* **YOUR GOAL**
Nothing but a number is wanted here: the count of lines in the data holding the word "bbox".

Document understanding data
== Segment start ==
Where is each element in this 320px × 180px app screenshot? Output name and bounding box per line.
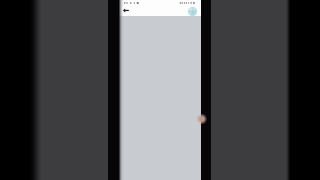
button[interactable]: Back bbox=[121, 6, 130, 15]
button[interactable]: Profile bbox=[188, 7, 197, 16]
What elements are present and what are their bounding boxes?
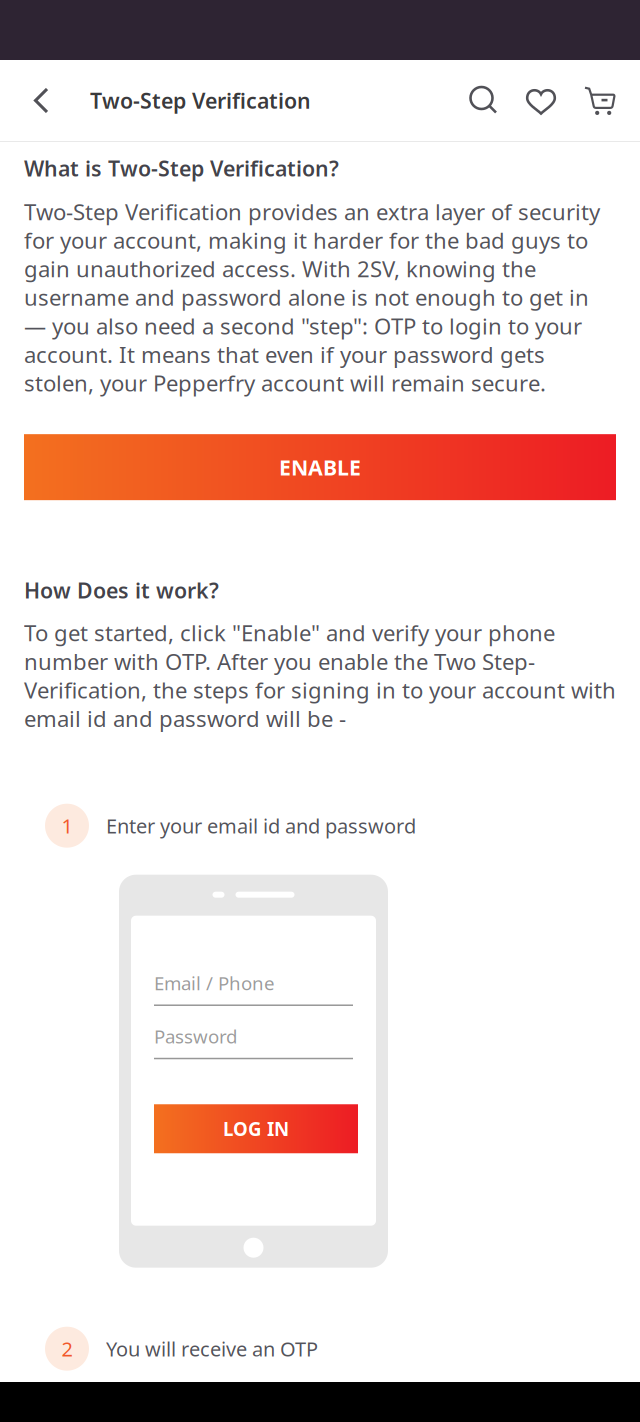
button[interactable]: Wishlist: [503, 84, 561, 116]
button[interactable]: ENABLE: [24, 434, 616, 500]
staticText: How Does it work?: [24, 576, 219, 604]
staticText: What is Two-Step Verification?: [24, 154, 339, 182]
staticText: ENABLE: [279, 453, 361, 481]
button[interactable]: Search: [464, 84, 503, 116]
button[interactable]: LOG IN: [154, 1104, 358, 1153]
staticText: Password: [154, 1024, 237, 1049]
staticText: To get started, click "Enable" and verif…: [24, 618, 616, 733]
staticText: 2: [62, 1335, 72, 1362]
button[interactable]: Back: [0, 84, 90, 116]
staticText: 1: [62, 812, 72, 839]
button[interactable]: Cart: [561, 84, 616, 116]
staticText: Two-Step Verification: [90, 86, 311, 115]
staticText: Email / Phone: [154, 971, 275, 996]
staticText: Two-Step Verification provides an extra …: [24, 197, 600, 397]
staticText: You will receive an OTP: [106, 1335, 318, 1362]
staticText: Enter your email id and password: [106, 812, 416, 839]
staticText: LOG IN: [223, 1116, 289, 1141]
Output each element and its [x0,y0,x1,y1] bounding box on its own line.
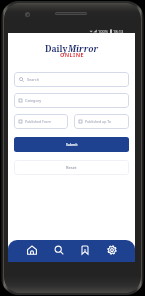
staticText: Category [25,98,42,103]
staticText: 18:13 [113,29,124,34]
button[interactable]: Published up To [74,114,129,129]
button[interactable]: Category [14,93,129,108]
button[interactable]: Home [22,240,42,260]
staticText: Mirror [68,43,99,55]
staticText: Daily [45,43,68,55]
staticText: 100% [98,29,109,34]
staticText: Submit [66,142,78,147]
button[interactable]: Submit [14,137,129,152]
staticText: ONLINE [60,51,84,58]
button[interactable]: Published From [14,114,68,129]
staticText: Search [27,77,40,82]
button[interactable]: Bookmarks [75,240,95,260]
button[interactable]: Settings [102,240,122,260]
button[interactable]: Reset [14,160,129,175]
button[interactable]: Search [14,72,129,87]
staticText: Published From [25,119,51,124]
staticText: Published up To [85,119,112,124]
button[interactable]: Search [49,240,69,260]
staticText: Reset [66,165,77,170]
== Segment end ==
* **ANSWER SECTION**
2